What needs to be done: Work out how many lines in the records contain the word "gratis", and give that number alone.

■ ■ ■ ■ ■

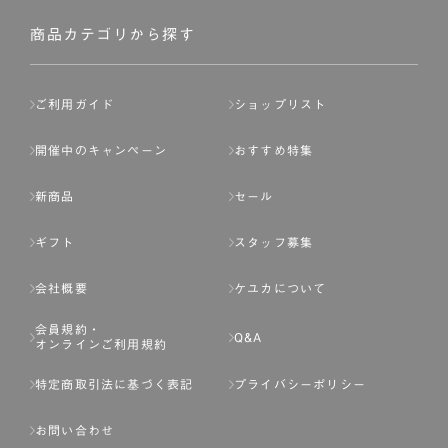
社が入会を承認したお客様を指します。
会員の資格は第三者に譲渡、承継、貸与等することは出来
商品カテゴリから探す
ません。
第3条 （会員登録）
ご利用ガイド
ショップリスト
1.会員の登録は、弊社所定の情報を、インターネット上の
ページへの入力、または弊社が別途指定する方法に従って
開催中のキャンペーン
おすすめ特集
提出することで登録することが出来ます。
新商品
セール
2.会員登録は、一人につき１アカウントのみとします。一
人で２アカウント以上を登録したと弊社が合理的な理由に
ギフト
スタッフ募集
基づき判断した場合は、弊社は、その登録を取り消すこと
があります。
会社概要
ケユカについて
3.前項の定めの他、弊社は、会員登録した方が以下の各号
会員規約・
のいずれかの事由に該当する場合は、その登録を拒否し、
Q&A
オンラインご利用規約
または事前に通知することなく一旦なされた登録を取り消
すことがあります。
特定商取引法に基づく表記
プライバシーポリシー
（1） 本規約違反により、会員登録の抹消等の処分を受けて
お問い合わせ
いる場合。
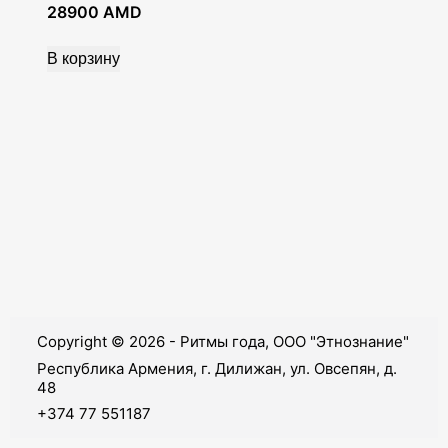
28900
AMD
В корзину
Copyright © 2026 - Ритмы года, ООО "Этнознание"
Республика Армения, г. Дилижан, ул. Овсепян, д.
48
+374 77 551187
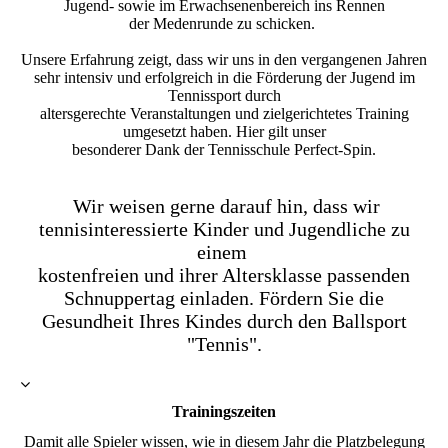
Jugend- sowie im Erwachsenenbereich ins Rennen
der Medenrunde zu schicken.
Unsere Erfahrung zeigt, dass wir uns in den vergangenen Jahren
sehr intensiv und erfolgreich in die Förderung der Jugend im
Tennissport durch
altersgerechte Veranstaltungen und zielgerichtetes Training
umgesetzt haben. Hier gilt unser
besonderer Dank der Tennisschule Perfect-Spin.
Wir weisen gerne darauf hin, dass wir
tennisinteressierte Kinder und Jugendliche zu
einem
kostenfreien und ihrer Altersklasse passenden
Schnuppertag einladen. Fördern Sie die
Gesundheit Ihres Kindes durch den Ballsport
"Tennis".
Trainingszeiten
Damit alle Spieler wissen, wie in diesem Jahr die Platzbelegung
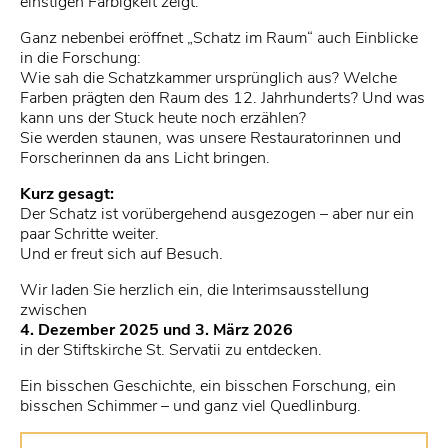
einstigen Farbigkeit zeigt.
Ganz nebenbei eröffnet „Schatz im Raum“ auch Einblicke
in die Forschung:
Wie sah die Schatzkammer ursprünglich aus? Welche
Farben prägten den Raum des 12. Jahrhunderts? Und was
kann uns der Stuck heute noch erzählen?
Sie werden staunen, was unsere Restauratorinnen und
Forscherinnen da ans Licht bringen.
Kurz gesagt:
Der Schatz ist vorübergehend ausgezogen – aber nur ein
paar Schritte weiter.
Und er freut sich auf Besuch.
Wir laden Sie herzlich ein, die Interimsausstellung
zwischen
4. Dezember 2025 und 3. März 2026
in der Stiftskirche St. Servatii zu entdecken.
Ein bisschen Geschichte, ein bisschen Forschung, ein
bisschen Schimmer – und ganz viel Quedlinburg.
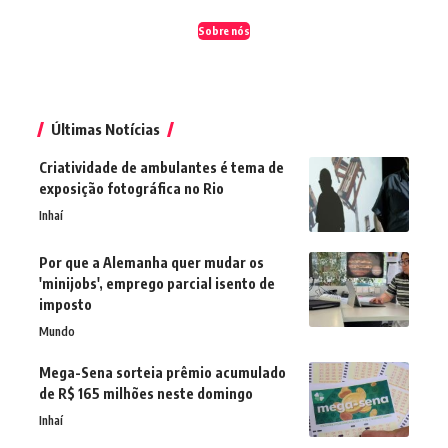
Sobre nós
Últimas Notícias
Criatividade de ambulantes é tema de
exposição fotográfica no Rio
Inhaí
Por que a Alemanha quer mudar os
'minijobs', emprego parcial isento de
imposto
Mundo
Mega-Sena sorteia prêmio acumulado
de R$ 165 milhões neste domingo
Inhaí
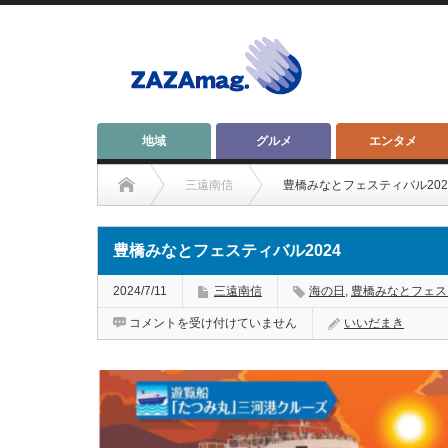
地域
グルメ
エンタメ
三遠南信
豊橋みなとフェスティバル202
豊橋みなとフェスティバル2024
2024/7/11
三遠南信
海の日
,
豊橋みなとフェステ
豊
コメントを受け付けていません
いいだまき
橋
み
な
と
フ
ェ
ス
テ
ィ
バ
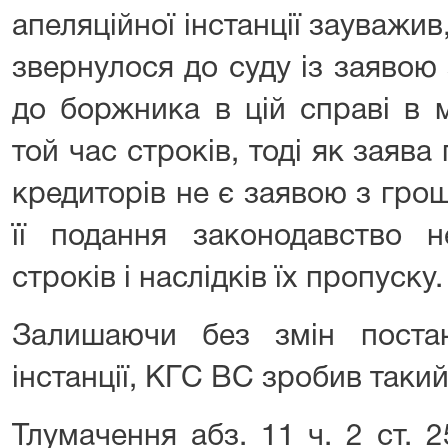
апеляційної інстанції зауважи
звернулося до суду із заяво
до боржника в цій справі в 
той час строків, тоді як заяв
кредиторів не є заявою з гро
її подання законодавство 
строків і наслідків їх пропуску.
Залишаючи без змін постан
інстанції, КГС ВС зробив таки
Тлумачення абз. 11 ч. 2 ст. 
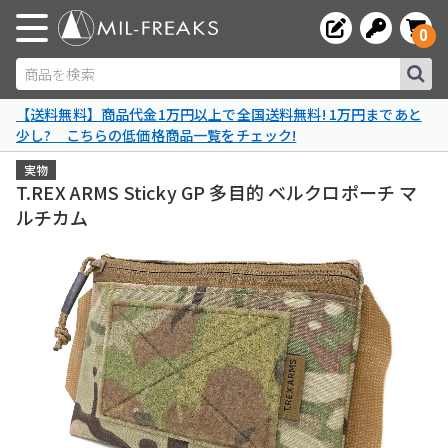
0
商品を検索
【送料無料】商品代金1万円以上で全国送料無料! 1万円まであと
少し? こちらの低価格商品一覧をチェック!
実物
T.REX ARMS Sticky GP 多目的 ベルクロポーチ マ
ルチカム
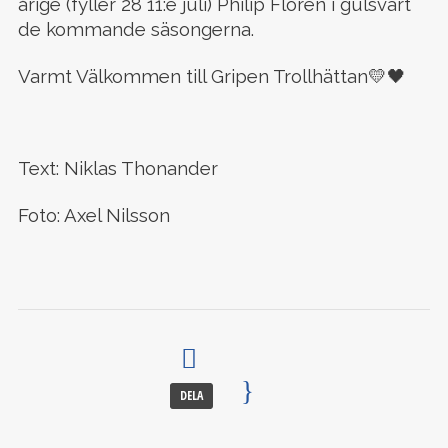
årige (fyller 28 11:e juli) Philip Florén i gulsvart
de kommande säsongerna.
Varmt Välkommen till Gripen Trollhättan💛🖤
Text: Niklas Thonander
Foto: Axel Nilsson
DELA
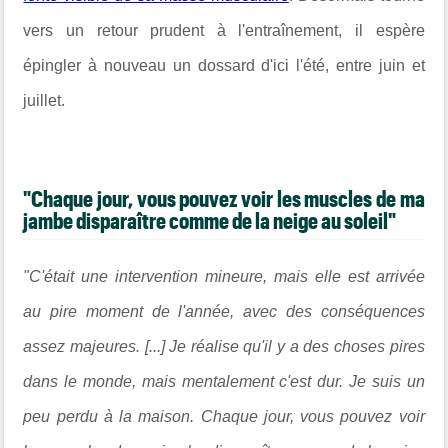
vers un retour prudent à l'entraînement, il espère
épingler à nouveau un dossard d'ici l'été, entre juin et
juillet.
"Chaque jour, vous pouvez voir les muscles de ma
jambe disparaître comme de la neige au soleil"
"C'était une intervention mineure, mais elle est arrivée
au pire moment de l'année, avec des conséquences
assez majeures. [...] Je réalise qu'il y a des choses pires
dans le monde, mais mentalement c'est dur. Je suis un
peu perdu à la maison. Chaque jour, vous pouvez voir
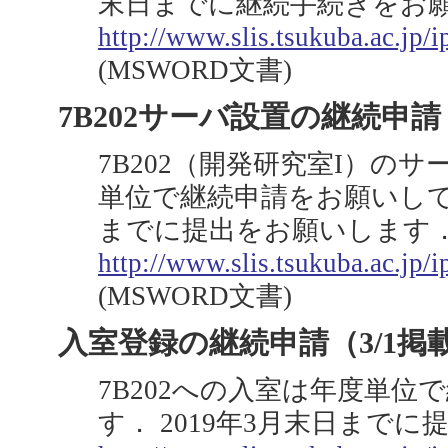
末日までに継続手続きをお
http://www.slis.tsukuba.ac.jp/i
(MSWORD文書)
7B202サーバ設置の継続申請
7B202（開発研究室I）の
単位で継続申請をお願いしてい
までに提出をお願いします
http://www.slis.tsukuba.ac.jp/i
(MSWORD文書)
入室登録の継続申請（3/1掲
7B202への入室は年度単
す． 2019年3月末日まで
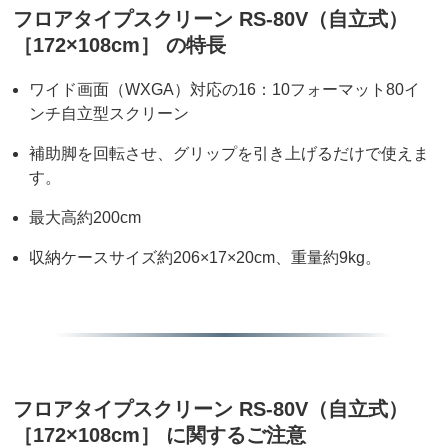
フロアタイプスクリーン RS-80V（自立式）
［172×108cm］ の特長
ワイド画面（WXGA）対応の16：10フォーマット80イ
ンチ自立型スクリーン
補助脚を回転させ、グリップを引き上げるだけで使えま
す。
最大高約200cm
収納ケースサイズ約206×17×20cm、重量約9kg。
フロアタイプスクリーン RS-80V（自立式）
［172×108cm］ に関するご注意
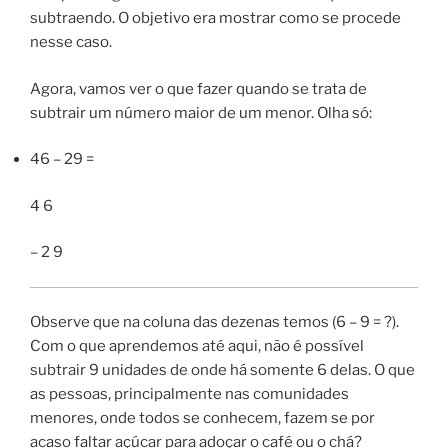
subtraendo. O objetivo era mostrar como se procede
nesse caso.
Agora, vamos ver o que fazer quando se trata de
subtrair um número maior de um menor. Olha só:
46 – 29 =
4 6
– 2 9
Observe que na coluna das dezenas temos (6 – 9 = ?).
Com o que aprendemos até aqui, não é possível
subtrair 9 unidades de onde há somente 6 delas. O que
as pessoas, principalmente nas comunidades
menores, onde todos se conhecem, fazem se por
acaso faltar açúcar para adoçar o café ou o chá?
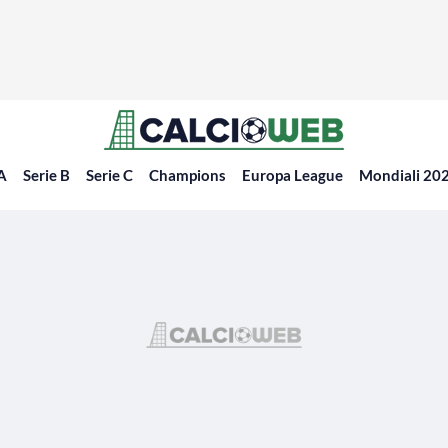
 A
Serie B
Serie C
Champions
Europa League
Mondiali 20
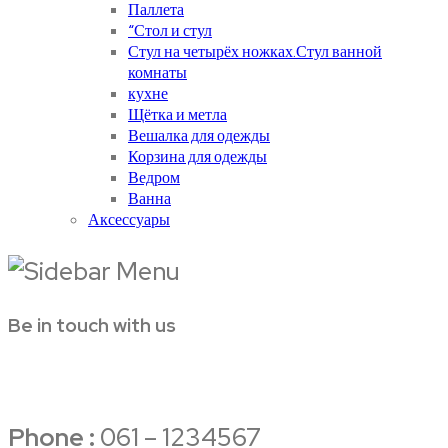
Паллета
“Стол и стул
Стул на четырёх ножках.Стул ванной
комнаты
кухне
Щётка и метла
Вешалка для одежды
Корзина для одежды
Ведром
Ванна
Аксессуары
Be in touch with us
Phone :
061 – 1234567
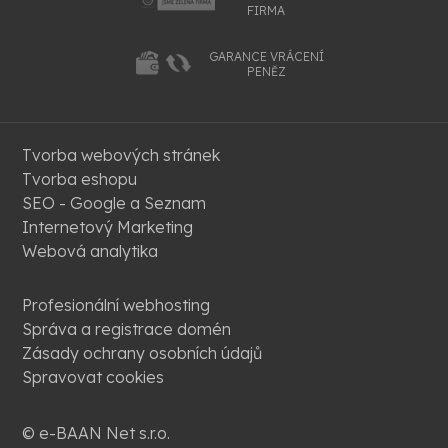
FIRMA
GARANCE VRÁCENÍ
PENĚZ
Tvorba webových stránek
Tvorba eshopu
SEO - Google a Seznam
Internetový Marketing
Webová analytika
Profesionální webhosting
Správa a registrace domén
Zásady ochrany osobních údajů
Spravovat cookies
© e-BAAN Net s.r.o.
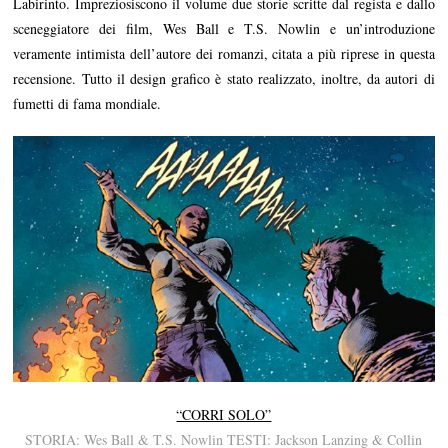
Labirinto. Impreziosiscono il volume due storie scritte dal regista e dallo
sceneggiatore dei film, Wes Ball e T.S. Nowlin e un’introduzione
veramente intimista dell’autore dei romanzi, citata a più riprese in questa
recensione. Tutto il design grafico è stato realizzato, inoltre, da autori di
fumetti di fama mondiale.
“CORRI SOLO”
STORIA: Wes Ball & T.S. Nowlin TESTI: Jackson Lanzing & Collin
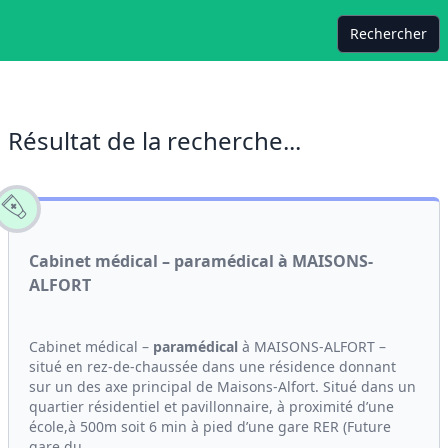
Rechercher
Résultat de la recherche...
Cabinet médical – paramédical à MAISONS-
ALFORT
Cabinet médical –
paramédical
à MAISONS-ALFORT –
situé en rez-de-chaussée dans une résidence donnant
sur un des axe principal de Maisons-Alfort. Situé dans un
quartier résidentiel et pavillonnaire, à proximité d’une
école,à 500m soit 6 min à pied d’une gare RER (Future
gare du...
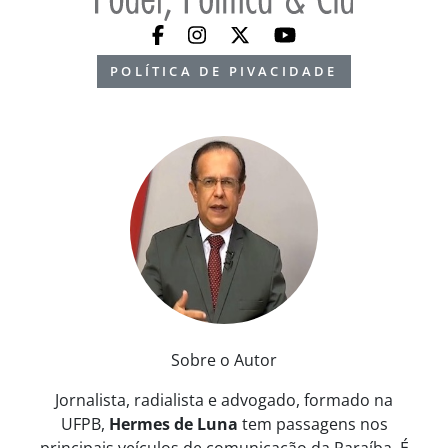
POLÍTICA DE PIVACIDADE
Sobre o Autor
Jornalista, radialista e advogado, formado na
UFPB,
Hermes de Luna
tem passagens nos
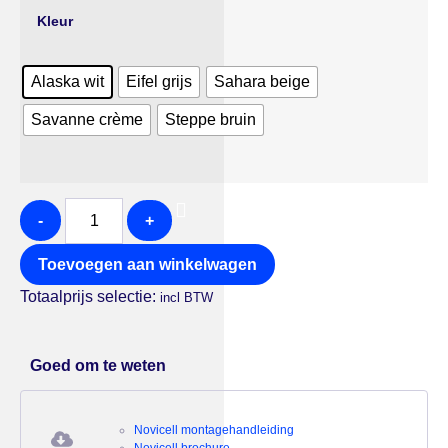
Kleur
Alaska wit
Eifel grijs
Sahara beige
Savanne crème
Steppe bruin
-
+
Toevoegen aan winkelwagen
Totaalprijs selectie:
incl BTW
Goed om te weten
Novicell montagehandleiding
Novicell brochure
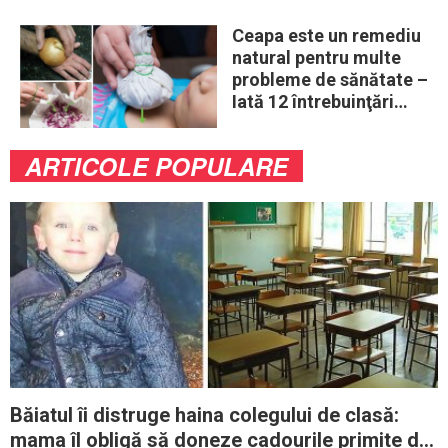
Ceapa este un remediu
natural pentru multe
probleme de sănătate –
Iată 12 întrebuinţări
mai puţin ştiute
ARTICOLE POPULARE
Băiatul îi distruge haina colegului de clasă:
mama îl obligă să doneze cadourile primite de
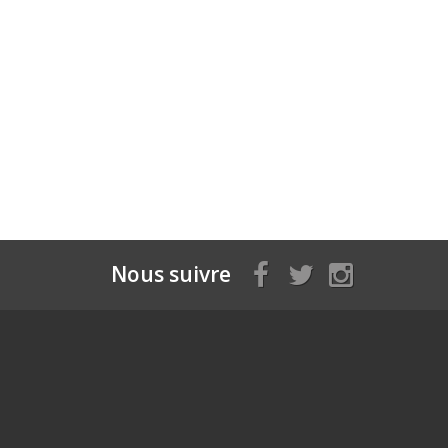
Nous suivre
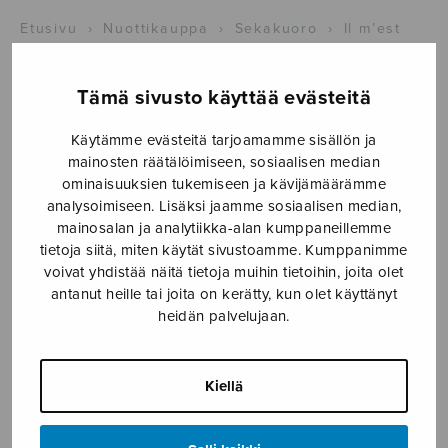
Etusivu
›
Nuottikauppa
›
Sekakuoro
›
Il m’est
cher, Amour, le bandeau
Tämä sivusto käyttää evästeitä
Käytämme evästeitä tarjoamamme sisällön ja
mainosten räätälöimiseen, sosiaalisen median
ominaisuuksien tukemiseen ja kävijämäärämme
analysoimiseen. Lisäksi jaamme sosiaalisen median,
mainosalan ja analytiikka-alan kumppaneillemme
tietoja siitä, miten käytät sivustoamme. Kumppanimme
voivat yhdistää näitä tietoja muihin tietoihin, joita olet
Il m’est cher,
antanut heille tai joita on kerätty, kun olet käyttänyt
Amour, le
heidän palvelujaan.
bandeau
Kiellä
Fauré Gabriel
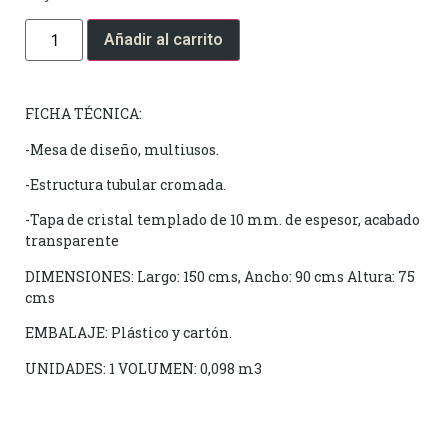
Añadir al carrito
FICHA TÉCNICA:
-Mesa de diseño, multiusos.
-Estructura tubular cromada.
-Tapa de cristal templado de 10 mm. de espesor, acabado
transparente
DIMENSIONES: Largo: 150 cms, Ancho: 90 cms Altura: 75
cms
EMBALAJE: Plástico y cartón.
UNIDADES: 1 VOLUMEN: 0,098 m3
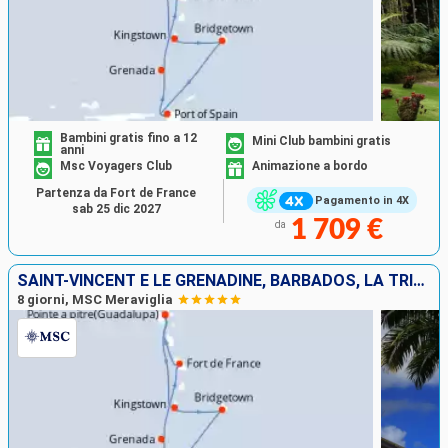
Bambini gratis fino a 12
Mini Club bambini gratis
anni
Msc Voyagers Club
Animazione a bordo
Partenza da Fort de France
Pagamento in 4X
sab 25 dic 2027
1 709 €
da
SAINT-VINCENT E LE GRENADINE, BARBADOS, LA TRINIDAD ETOBAGO, GRENADA, MARTINICA, GUADALUPA
8 giorni, MSC Meraviglia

■ ■ ■ ■ ■

Expected output: 2